• Task prompt
For every line in the records below that holds "saveurs", make a copy.

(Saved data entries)
•••

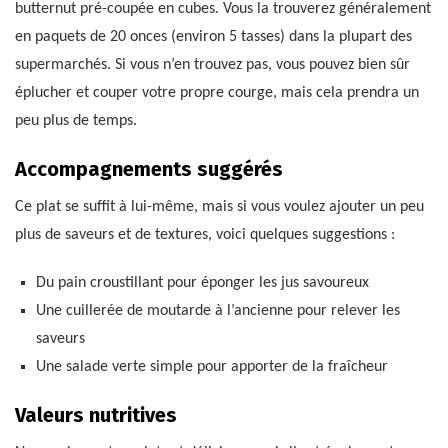
butternut pré-coupée en cubes. Vous la trouverez généralement
en paquets de 20 onces (environ 5 tasses) dans la plupart des
supermarchés. Si vous n’en trouvez pas, vous pouvez bien sûr
éplucher et couper votre propre courge, mais cela prendra un
peu plus de temps.
Accompagnements suggérés
Ce plat se suffit à lui-même, mais si vous voulez ajouter un peu
plus de saveurs et de textures, voici quelques suggestions :
Du pain croustillant pour éponger les jus savoureux
Une cuillerée de moutarde à l’ancienne pour relever les
saveurs
Une salade verte simple pour apporter de la fraîcheur
Valeurs nutritives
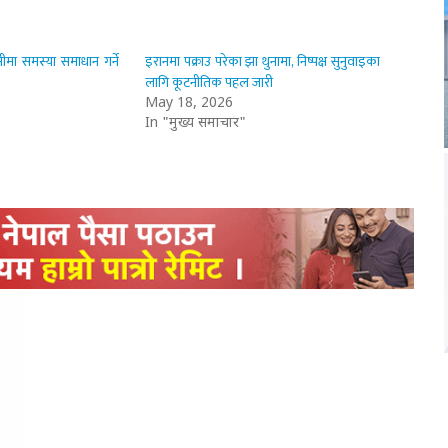
मा समस्या समाधान गर्ने
इरानमा पक्राउ परेका झा थुनामा, निष्पक्ष सुनुवाइका
लागि कूटनीतिक पहल जारी
May 18, 2026
In "मुख्य समाचार"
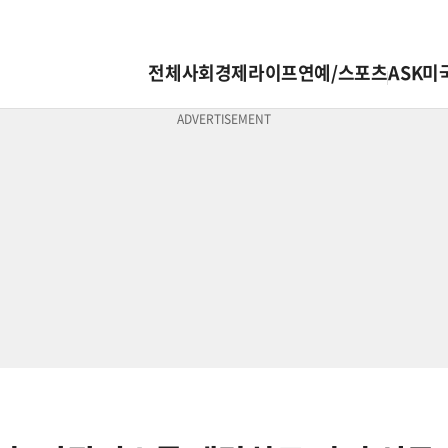
전체
사회
경제
라이프
연예/스포츠
ASK미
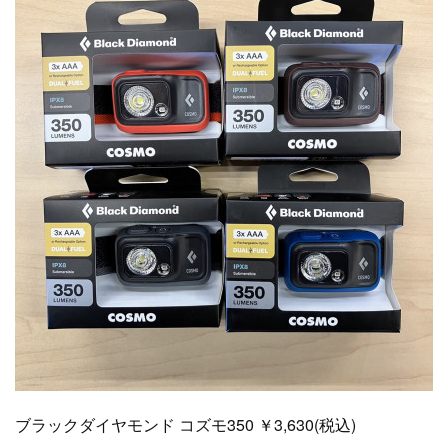
ブラックダイヤモンド コズモ350 ￥3,630(税込)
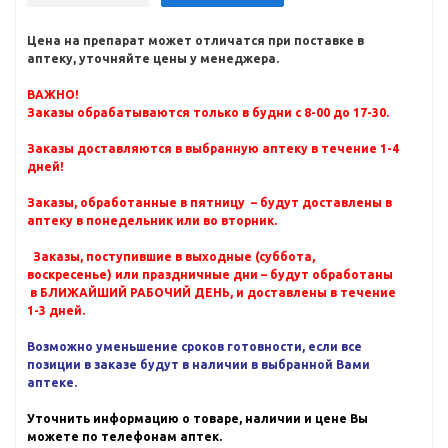
Цена на препарат может отличатся при поставке в
аптеку, уточняйте цены у менеджера.
ВАЖНО!
Заказы обрабатываются только в будни с 8-00 до 17-30.
Заказы доставляются в выбранную аптеку в течение 1-4
дней!
Заказы, обработанные в пятницу – будут доставлены в
аптеку в понедельник или во вторник.
Заказы, поступившие в выходные (суббота,
воскресенье) или праздничные дни – будут обработаны
в БЛИЖАЙШИЙ РАБОЧИЙ ДЕНЬ, и доставлены в течение
1-3 дней.
Возможно уменьшение сроков готовности, если все
позиции в заказе будут в наличии в выбранной Вами
аптеке.
Уточнить информацию о товаре, наличии и цене Вы
можете по телефонам аптек.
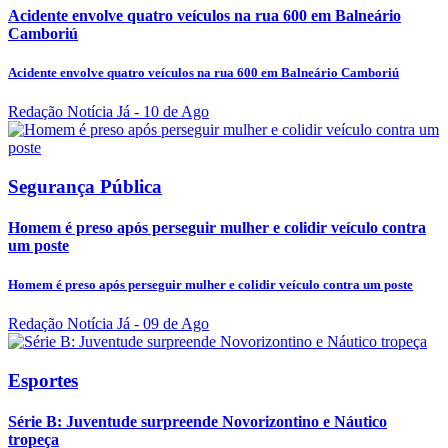
Acidente envolve quatro veículos na rua 600 em Balneário
Camboriú
Acidente envolve quatro veículos na rua 600 em Balneário Camboriú
Redação Notícia Já
- 10 de Ago
Segurança Pública
Homem é preso após perseguir mulher e colidir veículo contra
um poste
Homem é preso após perseguir mulher e colidir veículo contra um poste
Redação Notícia Já
- 09 de Ago
Esportes
Série B: Juventude surpreende Novorizontino e Náutico
tropeça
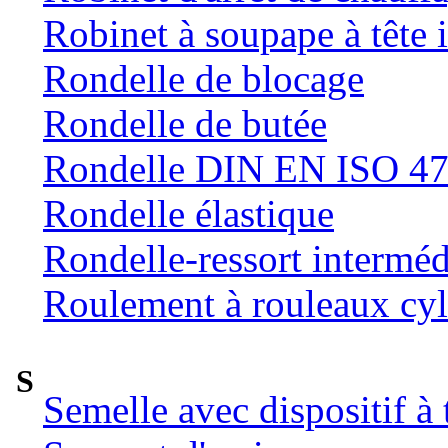
Robinet à soupape à tête 
Rondelle de blocage
Rondelle de butée
Rondelle DIN EN ISO 47
Rondelle élastique
Rondelle-ressort intermé
Roulement à rouleaux cyl
S
Semelle avec dispositif à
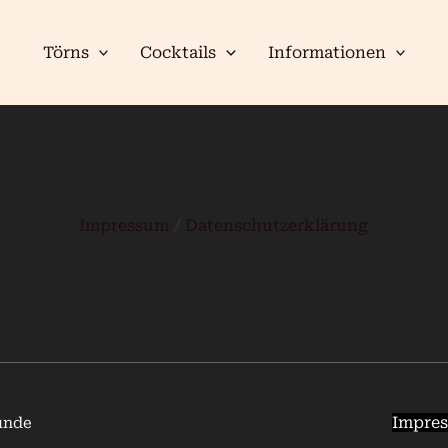
Törns
Cocktails
Informationen
Impressum
/
Datenschutzerklärung
Impre
unde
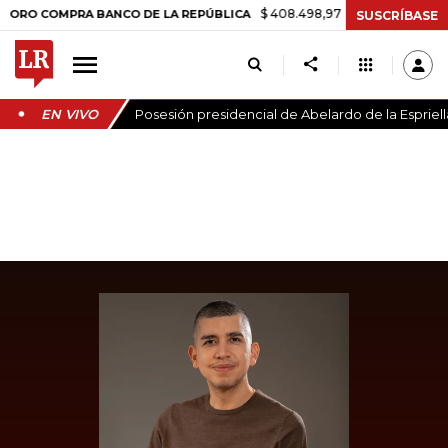
$ 408.498,97
+$ 8.753,81
+2,19%
 COMPRA BANCO DE LA REPÚBLICA
SUSCRÍBASE
EN VIVO
Posesión presidencial de Abelardo de la Espriell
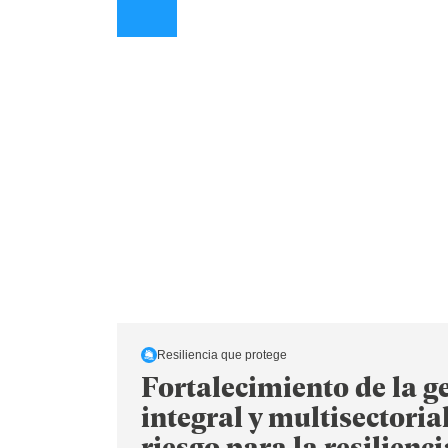
Resiliencia que protege
Fortalecimiento de la g
integral y multisectorial
riesgo para la resilienci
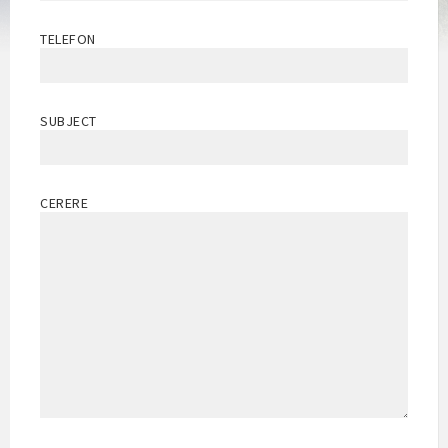
TELEFON
SUBJECT
CERERE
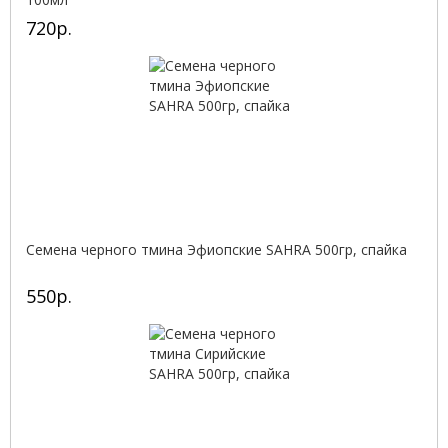
720р.
Семена черного тмина Эфиопские SAHRA 500гр, спайка
550р.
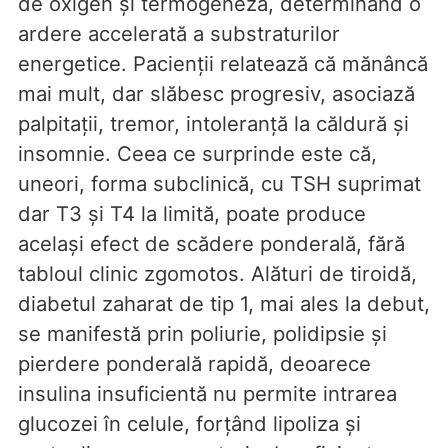
de oxigen și termogeneza, determinând o
ardere accelerată a substraturilor
energetice. Pacienții relatează că mănâncă
mai mult, dar slăbesc progresiv, asociază
palpitații, tremor, intoleranță la căldură și
insomnie. Ceea ce surprinde este că,
uneori, forma subclinică, cu TSH suprimat
dar T3 și T4 la limită, poate produce
același efect de scădere ponderală, fără
tabloul clinic zgomotos. Alături de tiroidă,
diabetul zaharat de tip 1, mai ales la debut,
se manifestă prin poliurie, polidipsie și
pierdere ponderală rapidă, deoarece
insulina insuficientă nu permite intrarea
glucozei în celule, forțând lipoliza și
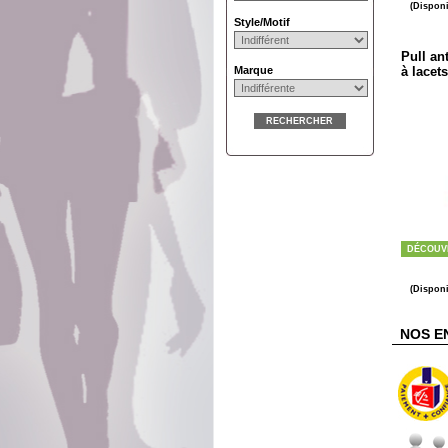
(Disponi
Style/Motif
Pull an
Marque
à lacet
RECHERCHER
DÉCOUV
(Disponi
NOS E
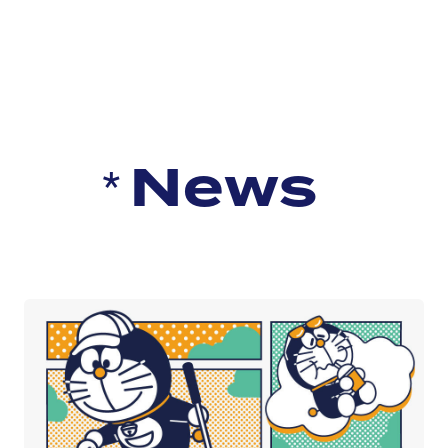
N
e
w
s
N
e
w
s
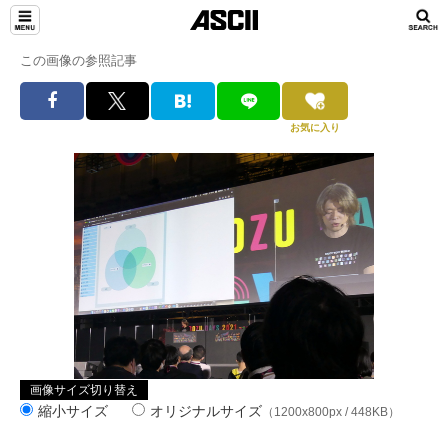
この画像の参照記事
お気に入り
画像サイズ切り替え
縮小サイズ
オリジナルサイズ
（1200x800px / 448KB）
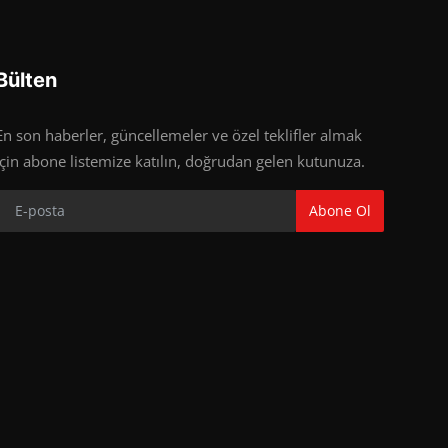
Bülten
En son haberler, güncellemeler ve özel teklifler almak
için abone listemize katılın, doğrudan gelen kutunuza.
Abone Ol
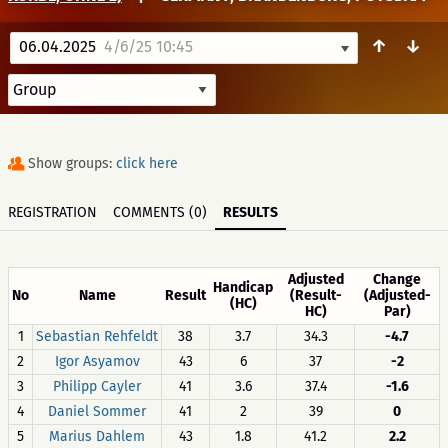
↑
↓
06.04.2025
4/6/25 10:45
Show groups:
click here
REGISTRATION
COMMENTS (0)
RESULTS
Adjusted
Change
Handicap
No
Name
Result
(Result-
(Adjusted-
(HC)
HC)
Par)
1
Sebastian Rehfeldt
38
3.7
34.3
-4.7
2
Igor Asyamov
43
6
37
-2
3
Philipp Cayler
41
3.6
37.4
-1.6
4
Daniel Sommer
41
2
39
0
5
Marius Dahlem
43
1.8
41.2
2.2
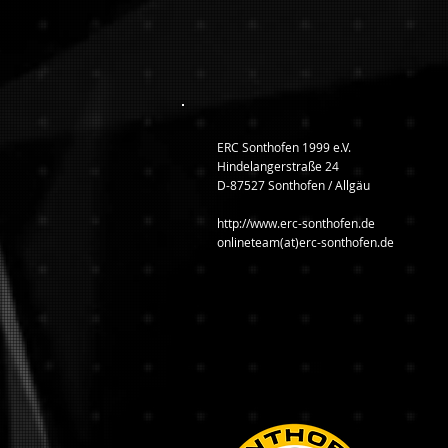
ERC Sonthofen 1999 e.V.
Hindelangerstraße 24
D-87527 Sonthofen / Allgäu
http://www.erc-sonthofen.de
onlineteam(at)erc-sonthofen.de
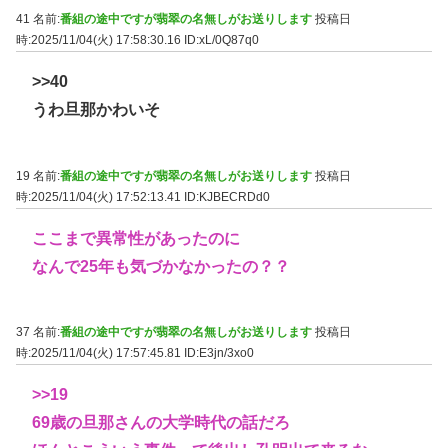
41 名前:
番組の途中ですが翡翠の名無しがお送りします
投稿日
時:2025/11/04(火) 17:58:30.16
ID:xL/0Q87q0
>>40
うわ旦那かわいそ
19 名前:
番組の途中ですが翡翠の名無しがお送りします
投稿日
時:2025/11/04(火) 17:52:13.41
ID:KJBECRDd0
ここまで異常性があったのに
なんで25年も気づかなかったの？？
37 名前:
番組の途中ですが翡翠の名無しがお送りします
投稿日
時:2025/11/04(火) 17:57:45.81
ID:E3jn/3xo0
>>19
69歳の旦那さんの大学時代の話だろ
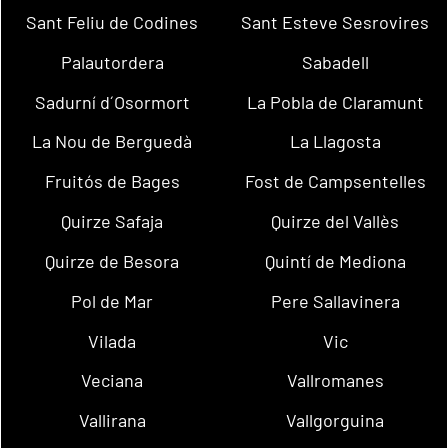
Sant Feliu de Codines
Sant Esteve Sesrovires
Palautordera
Sabadell
Sadurní d´Osormort
La Pobla de Claramunt
La Nou de Berguedà
La Llagosta
Fruitós de Bages
Fost de Campsentelles
Quirze Safaja
Quirze del Vallès
Quirze de Besora
Quintí de Mediona
Pol de Mar
Pere Sallavinera
Vilada
Vic
Veciana
Vallromanes
Vallirana
Vallgorguina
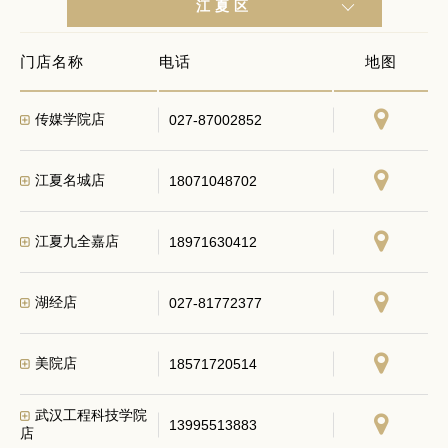
江夏区
门店名称
电话
地图
传媒学院店
027-87002852
江夏名城店
18071048702
江夏九全嘉店
18971630412
湖经店
027-81772377
美院店
18571720514
武汉工程科技学院
13995513883
店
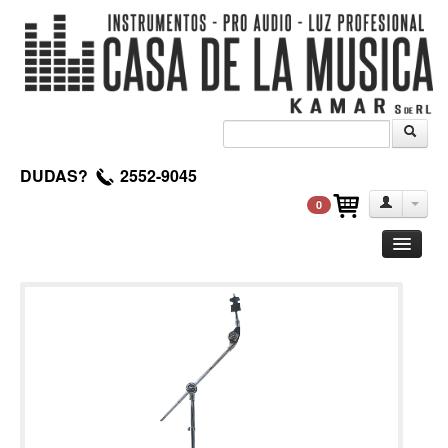
DUDAS?
2552-9045
0
Guitarra
Clasica
Acustica
Electrica
Amplificadores
Pedales de efectos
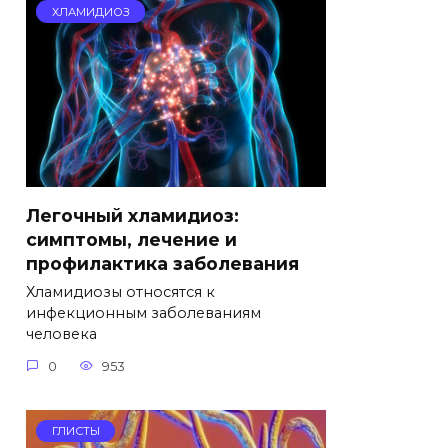
ХЛАМИДИОЗ
Легочный хламидиоз:
симптомы, лечение и
профилактика заболевания
Хламидиозы относятся к
инфекционным заболеваниям
человека
0
953
ГЛИСТЫ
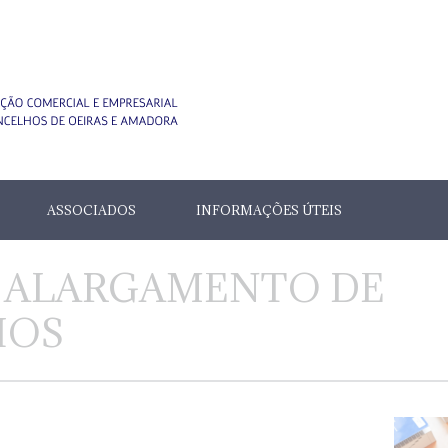
ASSOCIADOS
INFORMAÇÕES ÚTEIS
– ALARGAMENTO DE
IOS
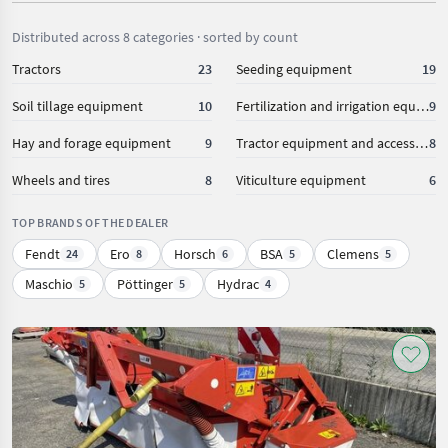
Distributed across 8 categories · sorted by count
Tractors
23
Seeding equipment
19
Soil tillage equipment
10
Fertilization and irrigation equipment
9
Hay and forage equipment
9
Tractor equipment and accessories
8
Wheels and tires
8
Viticulture equipment
6
TOP BRANDS OF THE DEALER
Fendt
Ero
Horsch
BSA
Clemens
24
8
6
5
5
Maschio
Pöttinger
Hydrac
5
5
4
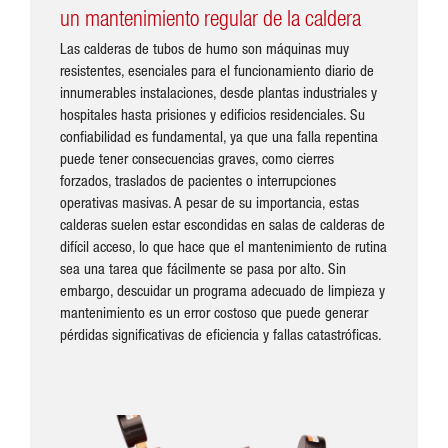
un mantenimiento regular de la caldera
Las calderas de tubos de humo son máquinas muy
resistentes, esenciales para el funcionamiento diario de
innumerables instalaciones, desde plantas industriales y
hospitales hasta prisiones y edificios residenciales. Su
confiabilidad es fundamental, ya que una falla repentina
puede tener consecuencias graves, como cierres
forzados, traslados de pacientes o interrupciones
operativas masivas. A pesar de su importancia, estas
calderas suelen estar escondidas en salas de calderas de
difícil acceso, lo que hace que el mantenimiento de rutina
sea una tarea que fácilmente se pasa por alto. Sin
embargo, descuidar un programa adecuado de limpieza y
mantenimiento es un error costoso que puede generar
pérdidas significativas de eficiencia y fallas catastróficas.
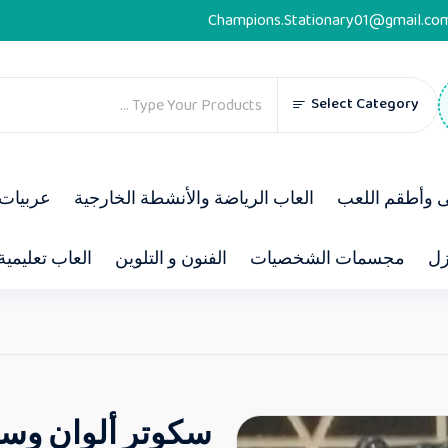
Champions.Stationary01@gmail.co
Select Category
ى وأطقم اللعب
العاب الرياضة والأنشطة الخارجية
عربيات 
زل
مجسمات الشخصيات
الفنون و التلوين
العاب تعليمية
سكوتر ألوان وس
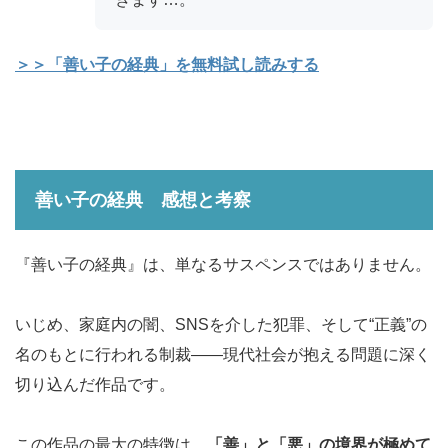
＞＞「善い子の経典」を無料試し読みする
善い子の経典 感想と考察
『善い子の経典』は、単なるサスペンスではありません。
いじめ、家庭内の闇、SNSを介した犯罪、そして“正義”の
名のもとに行われる制裁——現代社会が抱える問題に深く
切り込んだ作品です。
この作品の最大の特徴は、
「善」と「悪」の境界が極めて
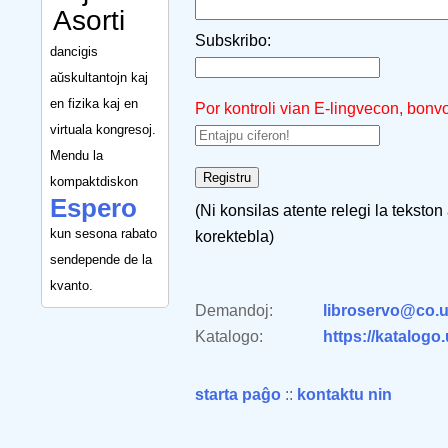
Asorti
Subskribo:
dancigis
aŭskultantojn kaj
en fizika kaj en
Por kontroli vian E-lingvecon, bonv
virtuala kongresoj.
Mendu la
kompaktdiskon
Espero
(Ni konsilas atente relegi la tekston
kun sesona rabato
korektebla)
sendepende de la
kvanto.
Demandoj:
libroservo@co.u
Katalogo:
https://katalogo
starta paĝo
::
kontaktu nin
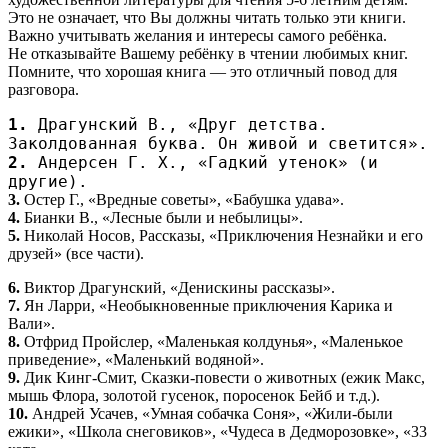
Это не означает, что Вы должны читать только эти книги.
Важно учитывать желания и интересы самого ребёнка.
Не отказывайте Вашему ребёнку в чтении любимых книг.
Помните, что хорошая книга — это отличный повод для
разговора.
1.
Драгунский В., «Друг детства.
Заколдованная буква. Он живой и светится».
2.
Андерсен Г. X., «Гадкий утенок» (и
другие).
3.
Остер Г., «Вредные советы», «Бабушка удава».
4.
Бианки В., «Лесные были и небылицы».
5.
Николай Носов, Рассказы, «Приключения Незнайки и его
друзей» (все части).
6.
Виктор Драгунский, «Денискины рассказы».
7.
Ян Ларри, «Необыкновенные приключения Карика и
Вали».
8.
Отфрид Пройслер, «Маленькая колдунья», «Маленькое
приведение», «Маленький водяной».
9.
Дик Кинг-Смит, Сказки-повести о животных (ежик Макс,
мышь Флора, золотой гусенок, поросенок Бейб и т.д.).
10.
Андрей Усачев, «Умная собачка Соня», «Жили-были
ежики», «Школа снеговиков», «Чудеса в Дедморозовке», «33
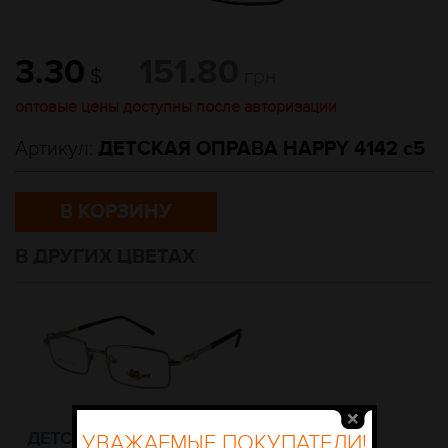
3.30
151.80
$
грн
оптовые цены доступны после авторизации
Артикул:
ДЕТСКАЯ ОПРАВА HAPPY 4142 c5
В КОРЗИНУ
В ДРУГИХ ЦВЕТАХ
ДЕТСКАЯ ОПРАВА HAPPY
УВАЖАЕМЫЕ ПОКУПАТЕЛИ!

•••

• Exercise solution
plus de saveurs et de textures, voici quelques suggestions :
saveurs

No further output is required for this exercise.